Sebelumnya, pada 6 Februari 2026, Abadi Kreasi Unggul Nusantara melaporkan telah mengakumulasi 138.121.466 saham INET. Transaksi itu dilakukan pada 4 Februari 2026 di harga Rp 362 per saham dengan total nilai sekitar Rp 49,99 miliar. Selain itu, pada 3 Februari, pengendali juga membeli sekitar 124,4 juta saham INET di harga Rp 364 per lembar.

Rights Issue Saham INET Oversubscribed, Investor Antusias

Sebelumnya, PT Sinergi Inti Andalan Prima Tbk (INET) mengumumkan bahwa perusahaan infrastruktur teknologi tersebut mencatat kelebihan permintaan (oversubscribed) saat menggelar Penambahan Modal dengan Hak Memesan Efek Terlebih Dahulu (PM-HMETD) atau rights issue dengan total nilai emisi Rp 3,2 triliun.

Melansir siaran pers INET, Selasa (3/2/2026), Direktur Utama PT Sinergi Inti Andalan Prima Tbk (INET) Muhammad Arif  menyampaikan bahwa dalam pelaksanaan rights issue, sebanyak 99,3% pemegang HMETD menggunakan haknya.

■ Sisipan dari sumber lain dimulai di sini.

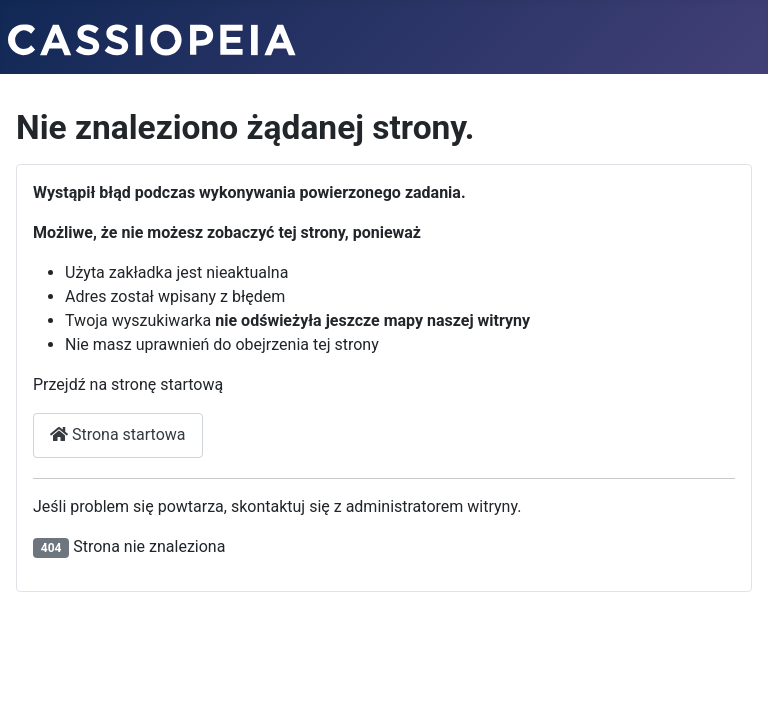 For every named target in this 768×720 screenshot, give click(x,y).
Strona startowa (118, 434) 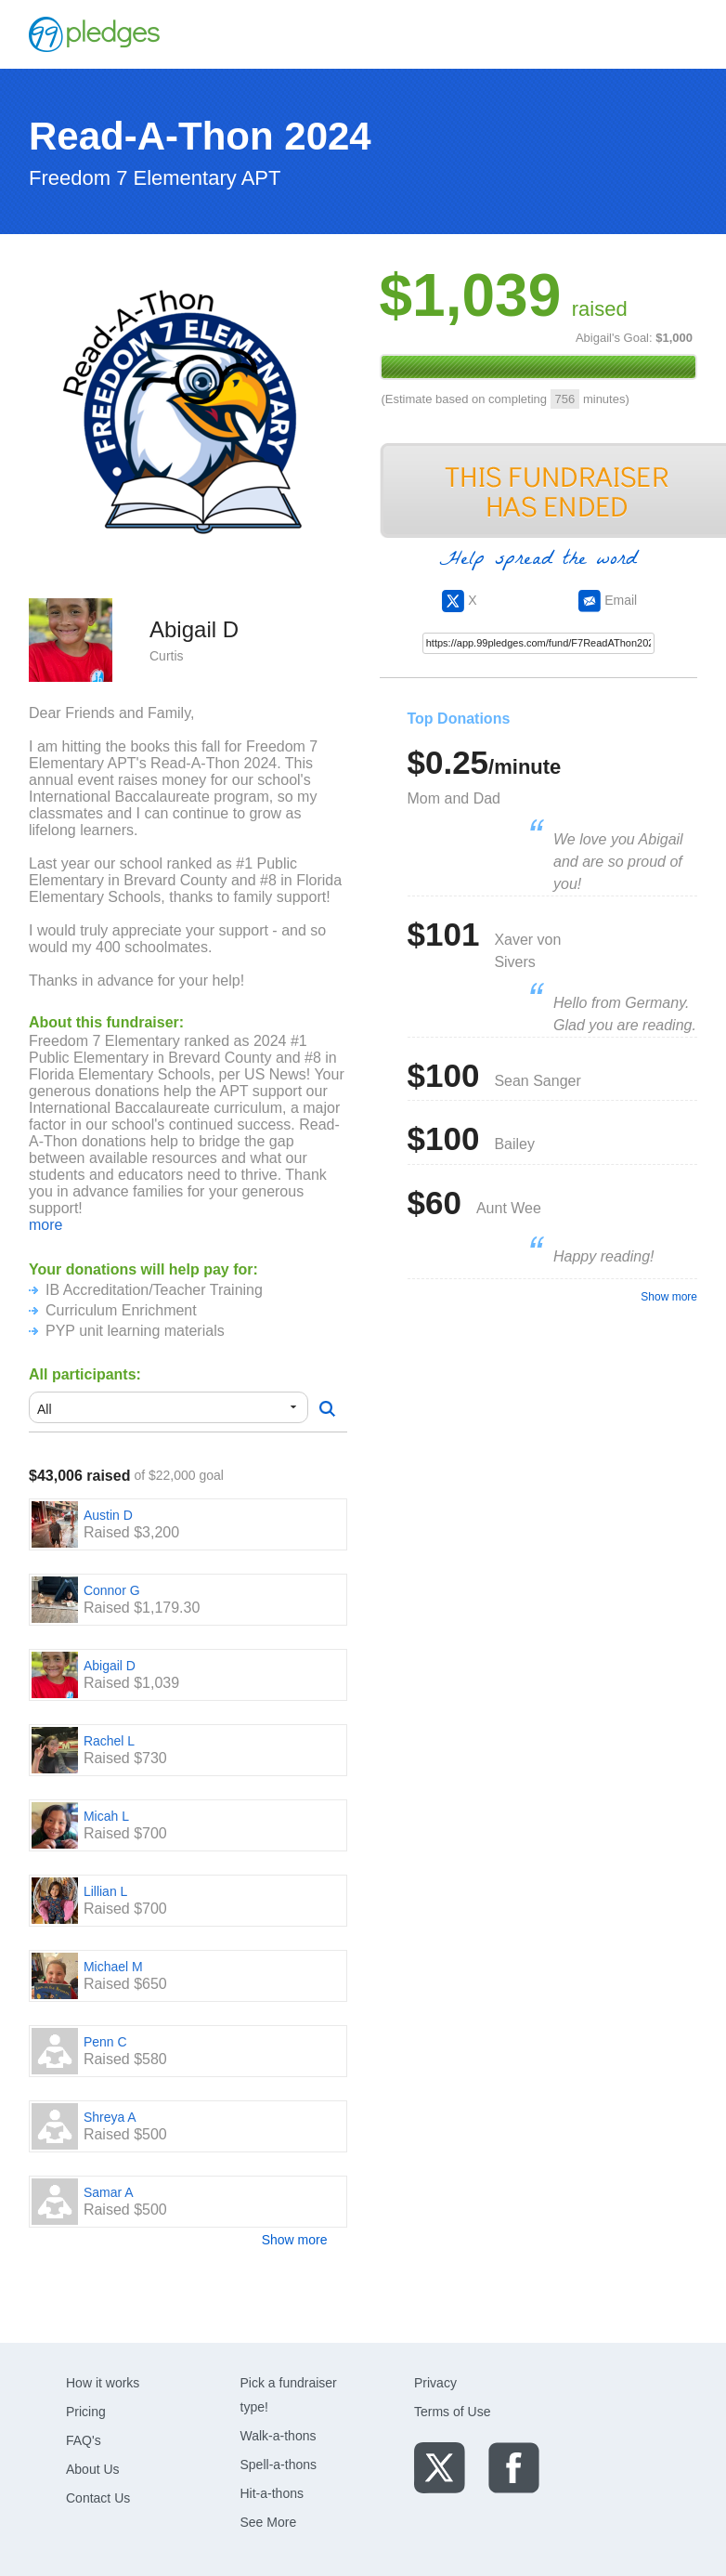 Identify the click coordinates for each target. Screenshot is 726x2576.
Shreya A (110, 2117)
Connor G (112, 1590)
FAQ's (83, 2440)
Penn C (105, 2041)
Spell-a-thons (279, 2464)
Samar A (109, 2192)
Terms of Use (452, 2411)
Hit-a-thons (272, 2493)
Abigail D (110, 1665)
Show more (295, 2239)
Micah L (106, 1816)
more (45, 1225)
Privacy (435, 2382)
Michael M (113, 1966)
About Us (93, 2469)
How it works (102, 2382)
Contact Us (98, 2498)
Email (607, 600)
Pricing (86, 2411)
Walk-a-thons (278, 2435)
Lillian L (105, 1891)
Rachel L (109, 1740)
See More (268, 2522)
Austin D (108, 1515) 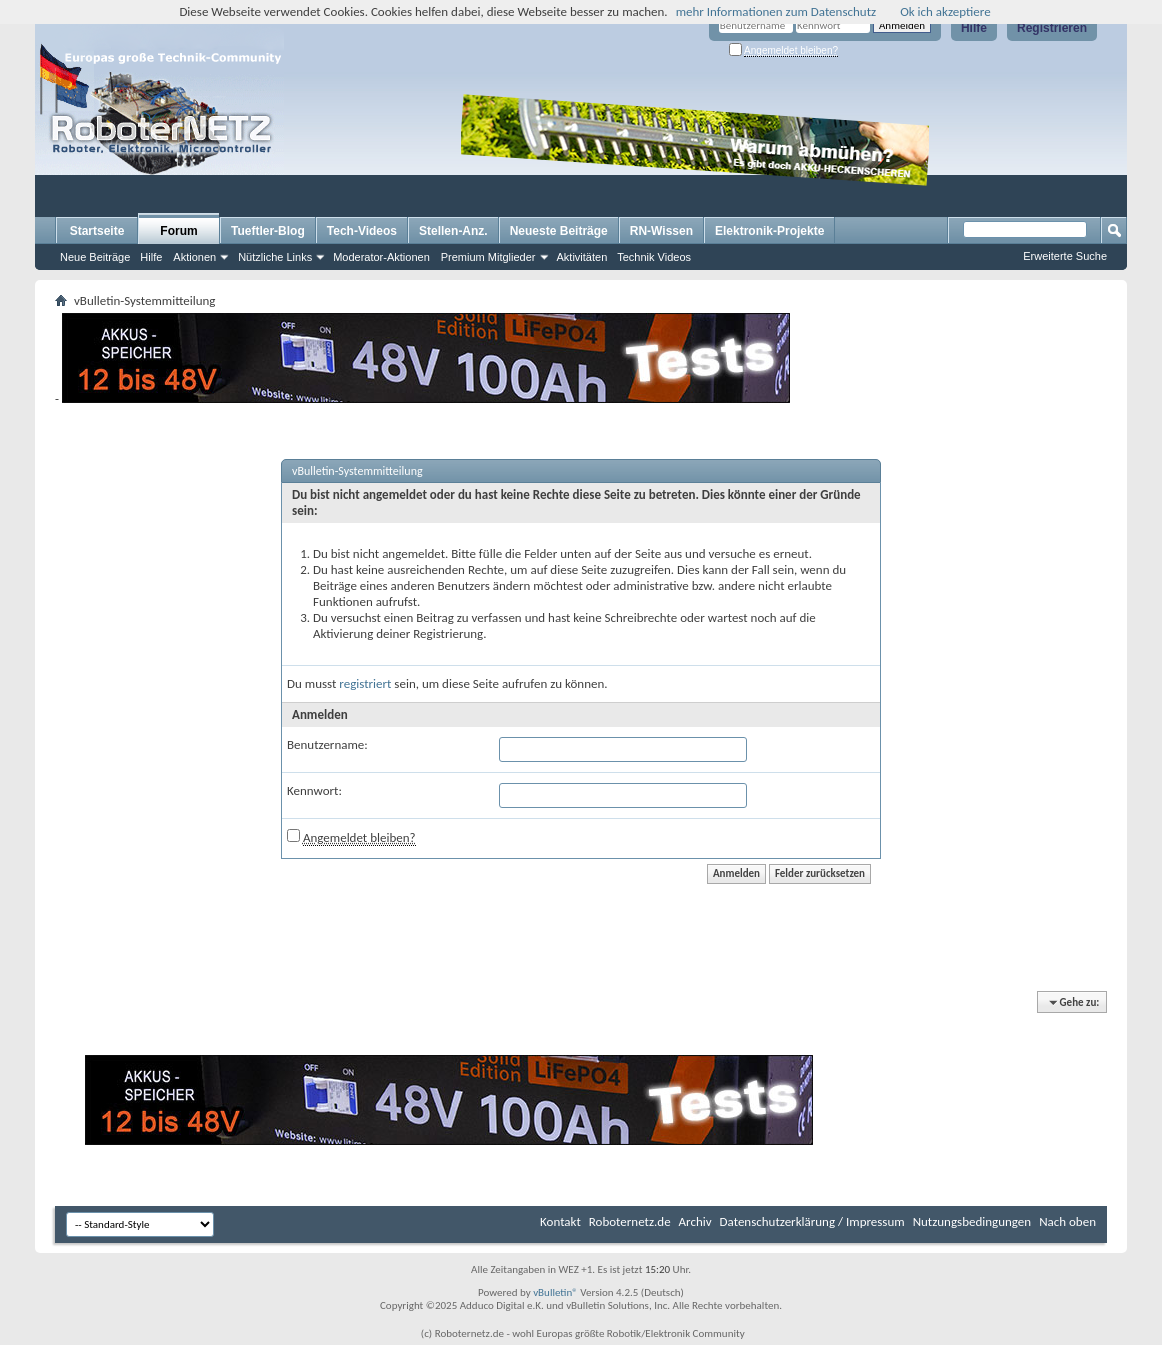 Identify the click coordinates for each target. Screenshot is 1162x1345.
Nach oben (1067, 1221)
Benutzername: (327, 744)
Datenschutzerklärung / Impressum (812, 1221)
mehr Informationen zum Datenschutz (776, 11)
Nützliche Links (275, 257)
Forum (178, 231)
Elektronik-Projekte (769, 231)
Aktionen (194, 257)
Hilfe (974, 28)
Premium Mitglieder (488, 257)
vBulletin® (555, 1292)
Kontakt (560, 1221)
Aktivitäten (582, 257)
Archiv (695, 1221)
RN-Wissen (661, 231)
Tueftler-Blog (268, 231)
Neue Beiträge (95, 257)
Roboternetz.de (630, 1221)
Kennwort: (314, 790)
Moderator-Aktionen (381, 257)
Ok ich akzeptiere (945, 11)
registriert (365, 683)
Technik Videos (654, 257)
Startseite (97, 231)
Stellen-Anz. (453, 231)
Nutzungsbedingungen (972, 1221)
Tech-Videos (362, 231)
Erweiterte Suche (1065, 256)
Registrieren (1052, 28)
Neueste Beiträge (559, 231)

Adapun sisa 0,7% HMETD yang tidak ditebus, kemudian direspons melalui pemesanan tambahan (additional subscription) oleh para pemegang saham, dengan total dana yang masuk mencapai 52 kali dari jumlah saham yang tersedia.

Aksi korporasi ini pun mengalami oversubscribed, yang sekaligus menunjukkan kuatnya keyakinan investor terhadap strategi jangka panjang WIFI serta komitmen perseroan dalam memperluas pembangunan infrastruktur digital yang terjangkau di berbagai wilayah Indonesia.

Lepas 12,8 Miliar Saham Baru

Dalam rights issue senilai Rp 3,2 triliun tersebut, INET melepas 12,8 miliar saham baru dengan harga pelaksanaan Rp 250 per saham. Dana yang dihimpun dari aksi ini akan dimanfaatkan untuk ekspansi jaringan serta modal kerja INET beserta entitas afiliasinya.

Lebih lanjut, manajemen INET menyebutkan bahwa pendanaan dari rights issue tersebut ditujukan guna menunjang target kinerja jangka panjang perseroan.

Merujuk pada prospektus INET, sekitar Rp 2,94 triliun dari total dana rights issue akan disuntikkan sebagai tambahan modal kepada anak usaha baru perseroan, PT Garuda Prima Internetindo (GPI).

Buat Bangun Jaringan Fiber

GPI berencana memanfaatkan dana tersebut untuk membangun jaringan Fiber to the Home (FTTH) berbasis teknologi WiFi 7 bagi 2 juta pelanggan di Bali dan Lombok, sekaligus memperkuat kebutuhan modal kerjanya.

Selain itu, sebesar Rp 215,38 miliar akan disalurkan kepada anak usaha INET lainnya, PT Pusat Fiber Indonesia (PFI), guna melunasi kewajiban Indefeasible Right of Use (IRU) atas jaringan kabel bawah laut kepada PT Jejaring Mitra Persada (JMP). Sisa dana akan digunakan sebagai tambahan modal kerja perseroan.